Last postseason saw the Bergeron line stumble against the Blues and the Ryan O’Reilly line. The Couturier line is a much tougher group than anything Bergeron, Marchand and Pastrnak saw in Spring 2019. Seeing these six players go at it in the first of the round-robin games will surely be exciting.
It’ll be a small preview of what’s to come if the Bruins and Flyers meet down the road.
Still bad blood between Bruins and Lightning?
When we left the season off back in March, the Bruins and the Lightning had just finished up two very heated games with a crash course set for the Eastern Conference Final. There was the Bruins gutsy, 2-1 win in Tampa Bay and then the Lightning’s intense 5-3 win in Boston just four days later.
Lots of hits, lots of fights and lots of skates to the penalty box.
Will that happen in the round-robin?
It’s hard to imagine what happened in their last meeting will take place in a game to get ready for the playoffs, but don’t be surprised to see the physicality ramp up. Guys are going to be finishing checks everywhere because both teams know very well that one of them will most likely be the team that represents the Eastern Conference come the final round.
Both squads are also entering this postseason with a ton of motivation — the Lightning were swept in the first round by the Blue Jackets last season and the Bruins lost in Game 7 of the Cup Final.
Will Bruins players be safe from Tom Wilson?
This storyline is equal parts amusing and deadly serious.
Aside from the fun of Pastrnak’s tweet calling Tom Wilson “the best goal scorer in the NHL”, Wilson is a legitimate force on the ice and it’s hard to imagine No. 88’s zany tweet stopping No. 43 from doing harm to a Bruin, specifically Pastrnak.

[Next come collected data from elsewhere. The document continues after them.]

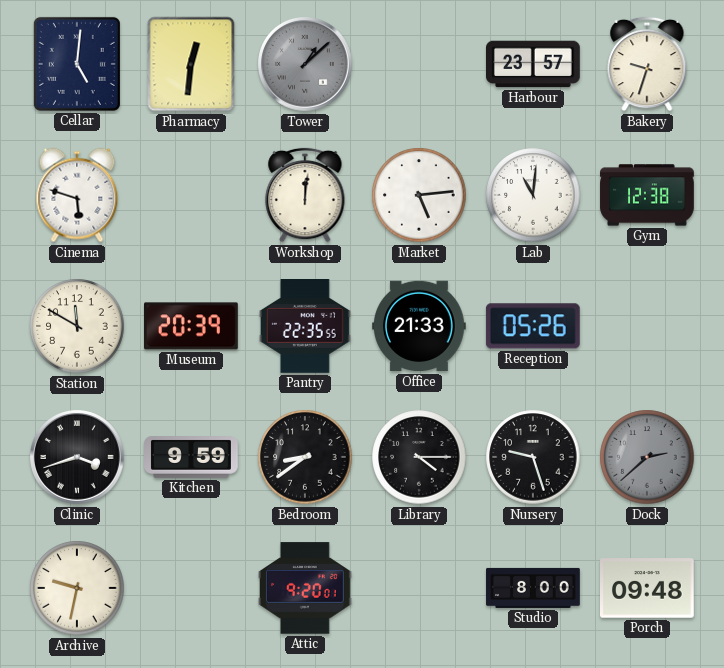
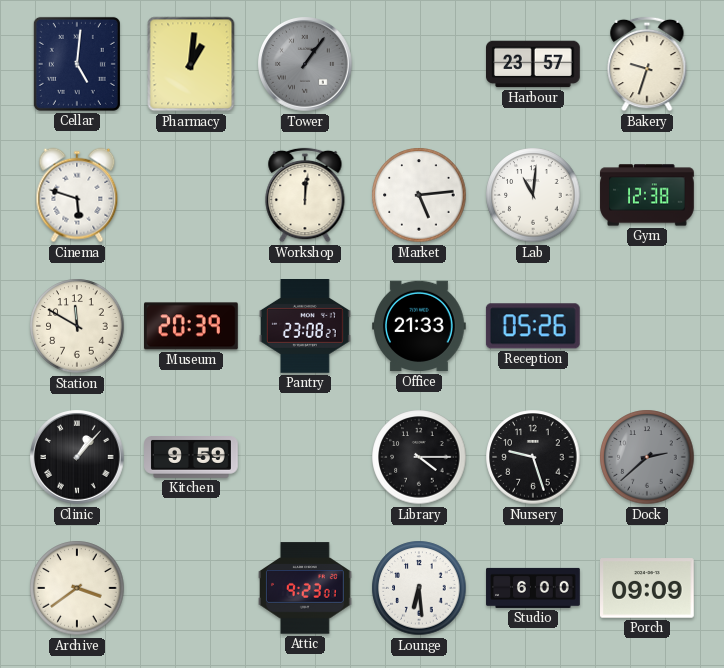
Pharmacy: 12:31 -> 1:01
Tower: 1:08 -> 1:06
Pantry: 22:35 -> 23:08
Clinic: 3:42 -> 1:07
Bedroom: 8:39 -> none
Archive: 9:32 -> 3:39
Attic: 9:20 -> 9:23
Lounge: none -> 6:29
Studio: 8:00 -> 6:00
Porch: 09:48 -> 09:09
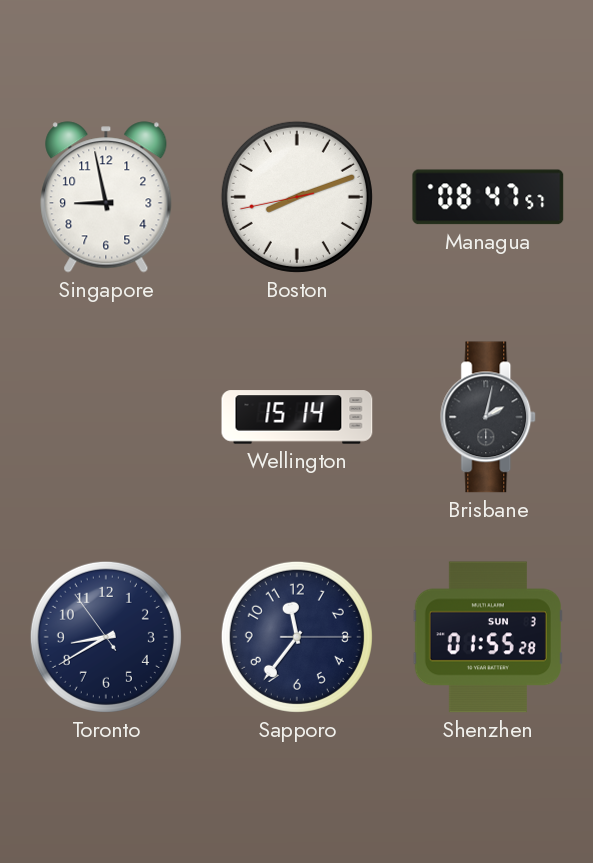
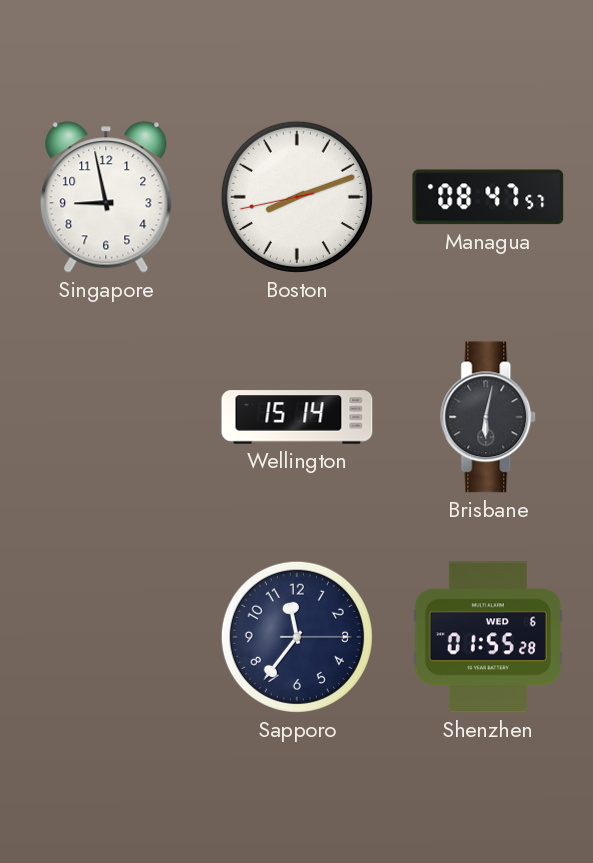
Brisbane: 2:02 -> 6:02
Toronto: 8:39 -> none
Shenzhen date: SUN 3 -> WED 6
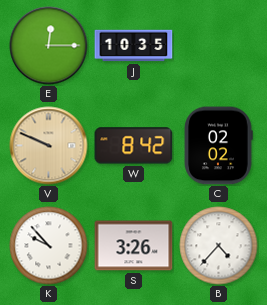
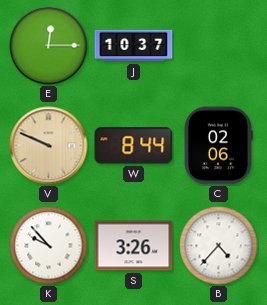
J: 10:35 -> 10:37
W: 8:42 -> 8:44
C: 02:02 -> 02:06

The game that sticks out is the one on Dec. 23 when the Bruins annihilated the Capitals, 7-3, on the scoreboard but were crushed on the ice. Torey Krug left that game in the second period after a hit from Wilson, Pastrnak was jumped by Wilson right in front of the Capitals bench and TJ Oshie cheapshotted Charlie McAvoy with under two minutes to play in a 6-3 hockey game.
David Pastrnak caused a Tom Wilson meltdown pic.twitter.com/eqZr0EwSRp
— Evan Marinofsky (@EvanMarinofsky) December 24, 2019
The Bruins, for all intents and purposes, were not up to the toughness test the Capitals bestowed on them.
That night was one of many reasons the Bruins went out and got Nick Ritchie. Boston needed a power forward who could match Wilson’s impact and potentially stave off any impending Washington attack. If the Capitals were to send a missile toward a Bruin, Ritchie was the defense system put in place to shoot it out of the sky.
We saw Ritchie stand up for his teammates a bit in the seven games after being acquired from the Ducks. But it’s still yet to be determined if his presence is enough to really protect teammates from someone like Wilson.